→ **Action item**: Find the line with "Projectors (86, 197)" in the data below, then restate it and all remaining lines exactly, adding nothing.

→ **Input data**:
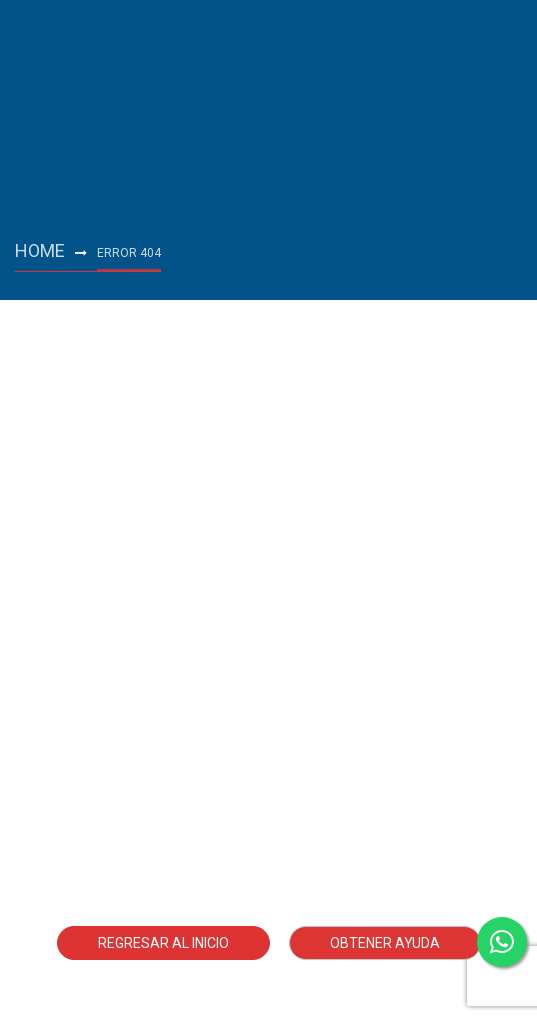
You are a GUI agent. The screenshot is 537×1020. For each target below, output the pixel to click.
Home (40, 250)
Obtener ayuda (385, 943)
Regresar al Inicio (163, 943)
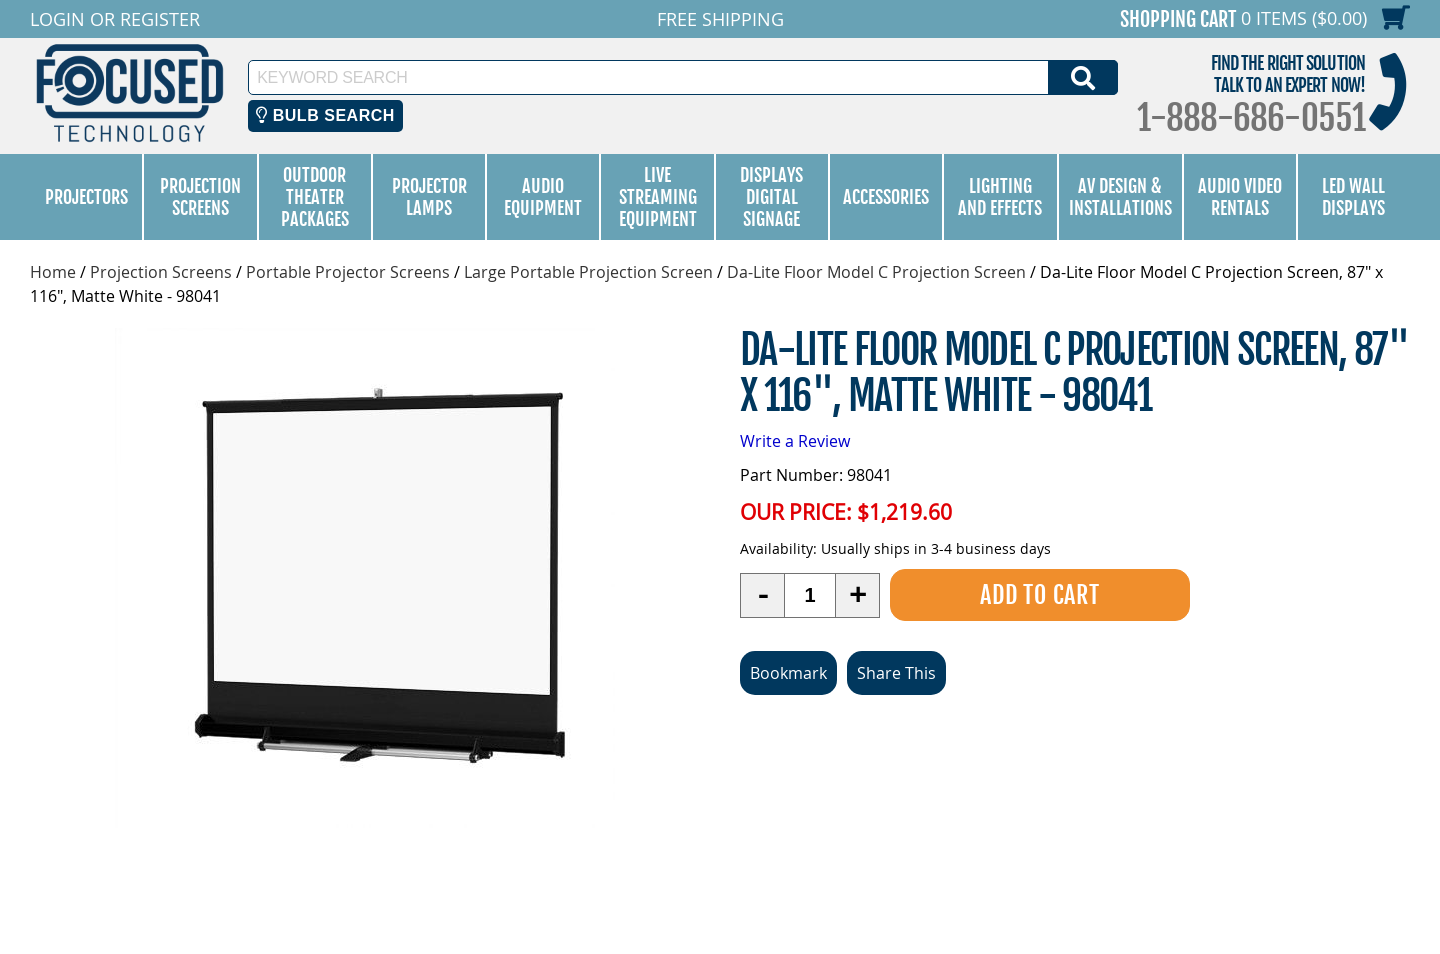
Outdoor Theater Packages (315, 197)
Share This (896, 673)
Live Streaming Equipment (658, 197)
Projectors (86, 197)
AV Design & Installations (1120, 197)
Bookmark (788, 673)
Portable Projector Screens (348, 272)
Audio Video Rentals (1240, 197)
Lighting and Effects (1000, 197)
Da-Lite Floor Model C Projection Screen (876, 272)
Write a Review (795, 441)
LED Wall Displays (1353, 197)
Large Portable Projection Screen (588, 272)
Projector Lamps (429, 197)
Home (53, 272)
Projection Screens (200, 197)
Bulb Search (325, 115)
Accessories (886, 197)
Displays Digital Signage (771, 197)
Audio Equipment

→ **Expected answer**:
Projectors (86, 197)
AV Design & Installations (1120, 197)
Bookmark (788, 673)
Portable Projector Screens (348, 272)
Audio Video Rentals (1240, 197)
Lighting and Effects (1000, 197)
Da-Lite Floor Model C Projection Screen (876, 272)
Write a Review (795, 441)
LED Wall Displays (1353, 197)
Large Portable Projection Screen (588, 272)
Projector Lamps (429, 197)
Home (53, 272)
Projection Screens (200, 197)
Bulb Search (325, 115)
Accessories (886, 197)
Displays Digital Signage (771, 197)
Audio Equipment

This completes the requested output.